By BROOKE STEVENSON
Sunday Times Newspapers
WYANDOTTE — The City Council has given the Cultural and Historical Commission 90 days from Feb. 23 to save a house from demolition.
The house at 150 Spruce, which once belonged to the Labadie family, is slated for demolition if it cannot be moved to a different location. Commission members now have until May 24 to find the funds to move the house to a more appropriate location to be restored.
The city currently owns the property and insists that the house be moved before it can be restored.
Mayor James DeSana said the reasoning behind officials’ insistence is that the house is behind a block that may be used for more commercialized properties in the near future.

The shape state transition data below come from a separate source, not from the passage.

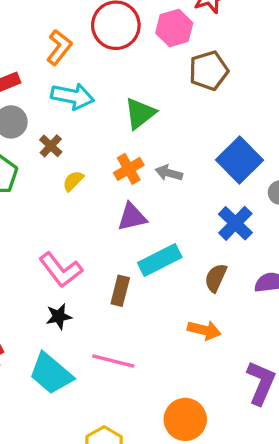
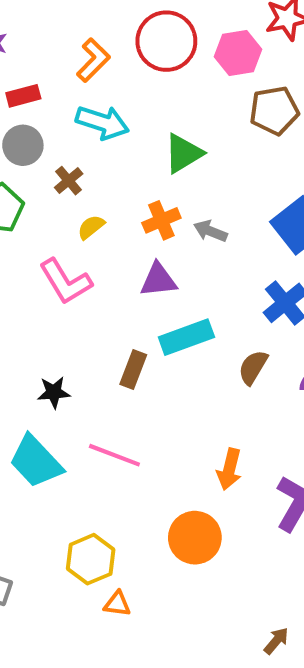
pink L-shape: (61, 270) -> (66, 281), moved
orange arrow: (204, 330) -> (229, 469), moved, turned 84

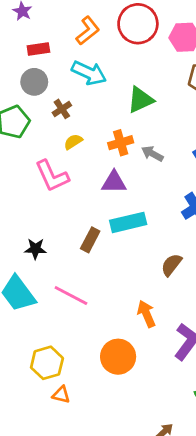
brown semicircle: (253, 367) -> (171, 265), moved
orange arrow: (229, 469) -> (146, 314), turned 136

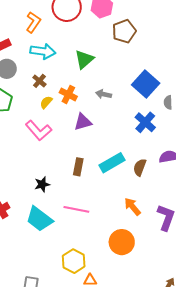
brown cross: (62, 109) -> (39, 81), moved
orange cross: (121, 143) -> (68, 95), moved, turned -30
cyan rectangle: (128, 222) -> (112, 163), moved

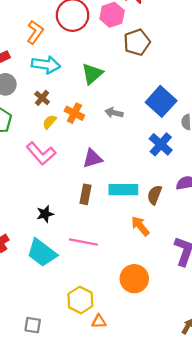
purple triangle: (83, 122) -> (92, 158), moved
cyan rectangle: (112, 163) -> (123, 190), turned 30
orange arrow: (132, 207) -> (140, 226), moved

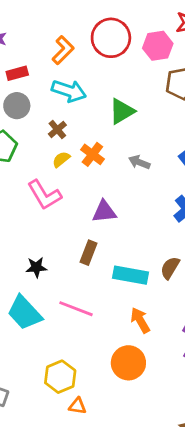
cyan rectangle: (123, 190) -> (130, 275), moved
orange arrow: (140, 226) -> (140, 320), moved

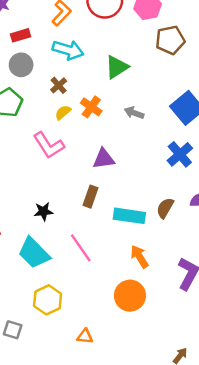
pink line: (76, 309) -> (81, 248), turned 36
yellow hexagon: (60, 377) -> (48, 300), moved

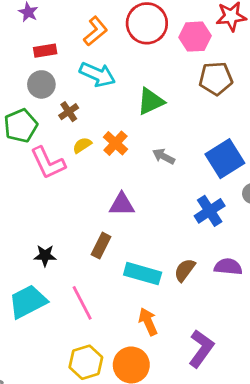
brown cross: (59, 85) -> (69, 112), moved
pink L-shape: (49, 145) -> (48, 163), moved
cyan trapezoid: (34, 253) -> (28, 302), turned 100
yellow hexagon: (48, 300) -> (86, 362), moved

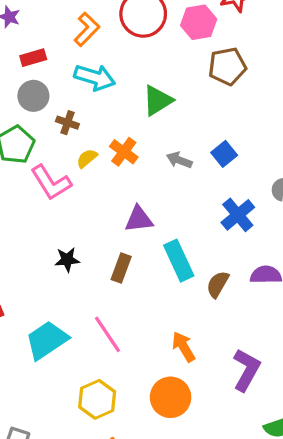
brown cross: (69, 112) -> (67, 123), turned -30
blue square: (225, 159) -> (224, 154), moved, size x0.6
black star: (45, 256) -> (67, 260), moved
cyan rectangle: (143, 274) -> (179, 261), moved, turned 56
yellow hexagon: (86, 362) -> (97, 399), moved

He said the city has planned to develop the blocks between the south side of Ford Avenue east of Second and north of Spruce into a more commercial area, including doctor’s offices.
“We need to move it because it looks like that block in the future will not be a block that a historical house should be left on,” he said. “We don’t want to be in opposition of other economic development that might end up on that site.”
He added that parking is at a premium when talking to developers, and having more space would aid in the city’s attempts to bring in business.
“That is why we would want to move it and restore it elsewhere, because we might be changing the way that entire block looks in the next few years,” he said.
A bid came in to the council from a Lincoln Park resident who offered to restore the house on the current location, but members did not consider that a viable option.
“Basically I thought there were two options: either to try to come up with some type of credit to move the house, or to demolish it,” Councilman Todd Browning said. “Now there might be a third option.”
Cultural and Historical Commission President Don Schultz asked the council for 90 days to find someone who would be willing to save the house.
“We’re just asking for a chance to find the funding, the person to move it and get it done,” Schultz said. “I know these are tough economic times, but there are people out there that love these types of homes.
“Once it’s gone, it’s gone.”
DeSana said the city has experience moving houses, and that officials know the costs involved.
“We have just moved a house off of Mulberry to Third,” he said. “It isn’t as simple as just moving the house.
It is everything else you would have to do to make the house ready to be moved.”
City Engineer Mark Kowalewski said renovations to the house would cost at least $100,000, and that the total cost to move and restore it would be about $260,000.
“The (Wyandotte) Community Alliance has restored the home at 3634 Third Street and has been trying to sell it since October 2008,” Kowalewski said. “Thus, this project would have to be heavily subsidized.”
He believes the project would not merit any city resources during the current economic climate. That means the fate of the house will be determined solely by the commission’s attempts to find an investor.
“I think the commission at least deserves the opportunity to find someone,” Councilwoman Sheri Sutherby Fricke said.